Cineasta, que quer adaptar "On the Road", exibiu documentário em que refaz viagem de Kerouac em San Francisco

Diretores Gus van Sant e Godard já tentaram fazer versões para obra, cujos direitos para o cinema são de Francis Ford Coppola

Divulgação
O diretor Walter Salles (o segundo da esquerda para a direita), em cena do documentário inacabado "À Procura de ‘On the Road’", em que refaz viagem do livro

CRISTINA FIBE
ENVIADA ESPECIAL A SAN FRANCISCO

Walter Salles espera um "milagre" para que o seu anunciado longa de ficção baseado em "On the Road" (traduzido no Brasil como "Pé na Estrada"), de Jack Kerouac, se realize.
O cineasta, convidado em 2004 para abraçar um projeto que diretores como Gus van Sant e Jean-Luc Godard não conseguiram levar adiante, já não sabe se ele se concretizará. O brasileiro havia sido escolhido para a tarefa por Francis Ford Coppola, que detém os direitos da obra para o cinema desde 1979, mas que tampouco concluiu o próprio projeto de dirigir a adaptação.
Em San Francisco nesta semana para receber uma homenagem pelo conjunto da obra no principal festival de cinema da cidade, Salles reclamou das dificuldades para realizar uma produção independente como essa -um "road movie" com locações espalhadas pelos Estados Unidos- no país onde o livro, lançado em 1957, guarda o maior número de adoradores.
"Esse filme tem uma história de 50 anos de tentativas.
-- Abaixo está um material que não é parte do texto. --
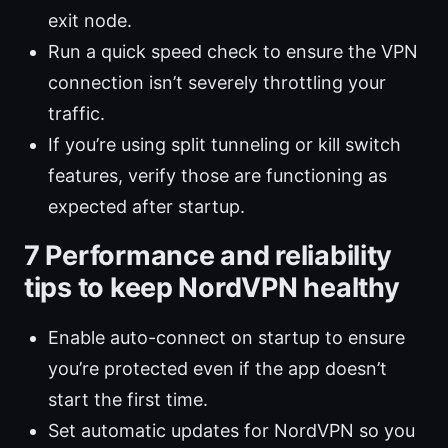
exit node.
Run a quick speed check to ensure the VPN
connection isn’t severely throttling your
traffic.
If you’re using split tunneling or kill switch
features, verify those are functioning as
expected after startup.
7 Performance and reliability
tips to keep NordVPN healthy
Enable auto-connect on startup to ensure
you’re protected even if the app doesn’t
start the first time.
Set automatic updates for NordVPN so you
É um pouco um filme Sísifo, em que você nunca tem a certeza de que vai conseguir levar a pedra lá para cima", disse o diretor, em conversa com a Folha.
Por isso mesmo, considerou um "suicídio" a viagem à Califórnia, onde exibiu a outra metade do projeto, um documentário ainda não finalizado que registra a "busca por um filme possível" chamado "À Procura de "On the Road'".
Salles refez a viagem registrada no livro, de costa à costa. Visitou endereços pelos quais Kerouac (1922-1969) passou, entrevistou personagens da geração beatnik ainda vivos ou por ela influenciados.
"Mostrar um filme incompleto sobre Kerouac, a geração beat e "On the Road" em San Francisco é como mostrar um filme incompleto sobre o cinema neorrealista em Roma ou uma obra em andamento sobre a nouvelle vague no Festival de Cannes", comparou.
O "trabalho em progresso" de Salles foi editado em uma semana, diz, e não deve voltar a ser exibido. Foi uma maneira de "agradecer ao festival [pelo prêmio] e também de me permitir voltar ao material".

Timidez
Os trechos projetados na última quarta-feira, no Festival de Cinema de San Francisco, incluem imagens de arquivo de Kerouac depois de ser atirado à fama com a publicação de "On the Road".
Na TV, o escritor não consegue disfarçar a timidez enquanto conta que datilografou em três semanas as histórias de suas viagens, que duraram sete anos, em um rolo único de papel. "Eu demorei sete anos para escrever sobre uma viagem de três semanas", brinca o apresentador. Kerouac fica ainda mais constrangido.
"Ele não sabia como lidar com essa adoração", conta o empresário do escritor à época, Sterling Lord. "No segundo dia de entrevistas [para divulgar o livro], ele não apareceu." E não era culpa das drogas. "Ele estava atormentado [com a atenção à sua volta]."
Em meio aos depoimentos, Salles se pergunta como deve ser um filme de ficção baseado em "On the Road". Estão lá para responder figuras como Sean Penn, Wim Wenders, Peter Coyote e Johnny Depp.
"Todos temos o filme nas nossas cabeças. Se um dia ele vai corresponder [às expectativas], eu não sei", afirma Depp.
Em uma hora de documentário, Salles parece concordar que se trata de um projeto sagrado, mas que ainda se arrisca a colocar em prática.
"O projeto de ficção é um ponto de interrogação. Hoje, olhando pragmaticamente, a crise do cinema independente de 2009 começa a ficar um pouco menos grave, então é possível que isso permita que o filme exista", diz o cineasta.
"Senão, a busca já terá justificado, já se tornou para mim um fim em si. Se o filme de ficção não acontecer, esse foi um processo de aprendizado tão fértil e interessante que eu já não sentiria dor por isso."
O cineasta afirma decidir até o fim do ano se a ficção acontecerá. Enquanto isso, continua "mergulhado no processo de busca de um filme possível". "A ideia é exaurir essa procura até eu conseguir saber se o filme merece existir ou não."